Von außen merkt man dies auch nur an dem zentralsten, schmalen Gebäude mit dem großen, modernen, verglasten Eingang. Dieser führt einen in die doch klassisch größere Hotellobby, wenn auch für heutige Verhältnisse mit niedrigen, da historischen Decken mit wunderschönen, authentischen Holzbalken (siehe das 2. Foto in der Gallerie oben). Das Hotel hat abseits davon einen teils urigen, verschachtelten Grundplan, was natürlich an den historischen Gebäuden liegt und ich persönlich aber liebe. Riesig neubauen kann jeder, so hat es mich z.B. auch an das fantastische, neue Rosewood Hotel in München erinnert, welches z.B. in einer ehemaligen, historischen Bank eröffnet wurde und ebenso viele, schmale, verschaltete Gänge hat.

Besonders genial war der Weg zur Bar.

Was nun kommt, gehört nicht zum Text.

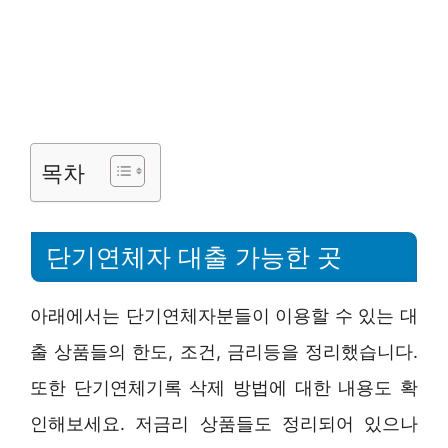
목차
단기연체자 대출 가능한 곳
아래에서는 단기연체자분들이 이용할 수 있는 대
출 상품들의 한도, 조건, 금리등을 정리했습니다.
또한 단기연체기록 삭제 방법에 대한 내용도 확
인해보세요. 저금리 상품들도 정리되어 있으나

Diese hat zwar auch einen eigenen Eingang von der anderen Seite des Hotels, doch würde ich - wie man sich inzwischen vielleicht denken kann - jedem raten, die Route durch das gesamte Hotel zu nehmen, um sich inspirieren zu lassen. So durchstreift man den wunderschönen, begrünten Innenhof durch einen gläsernen Tunnel, bei Nacht fühlt sich das in dem europäischen Setting, mit schön inszenierter Beleuchtung entlang des Gebäudes und Hofes, ein wenig nach einem neuen James Bond-Film an.

Copyright: Pulitzer Hotel


Dieser Eindruck wird natürlich noch mehr verstärkt, wenn man in die ebenso stimmig designte Pulitzer's Bar selbst kommt. Ein wenig offensichtlicher Richtung Art Deco, aber mit Elementen, die es weiterhin mit dem Rest des Hotels verknüpft, gefällt auch hier insbesondere das Licht. Perfekt in der Intensität gedimmt, sodass man alles noch erkennen und lesen kann, aber sofort in seinen Plätzen versinken möchte, da es so heimelig dunkel ist. Es klingt so selbstverständlich, aber oh boy, saß ich schon in vielen Top Bars mit viel zu hellem oder dunklem Licht-Setting. Die Musik ist zu unserem Besuch passend zum Setting 20s und 30s Soul und allgemein Black Music gewesen, unaufdringlich, passend, wie auch der Rest hier. Das Publikum angenehm, durchmischt, aber relativ elegant, der Service ebenso. Durch die recht große Theke und Location an sich ist es keine Bar, in der man sehr einfach das längere Gespräch mit dem Barpersonal findet. Aber selbst zu meinem kurzen Besuch lernte ich nette, offene Hotelgäste kennen, von denen sogar (gute) Drinktipps kamen. So entstehen schöne Erinnerungen und wenn man wiederum konkret bestellt, dann war das Personal äußerst hilfreich und nahmen sich auch die Zeit für Fragen. Die Ausbildung in einem klasse 5-Sterne Hotel wird deutlich, aber ohne je aufgesetzt zu wirken, so muss es sein.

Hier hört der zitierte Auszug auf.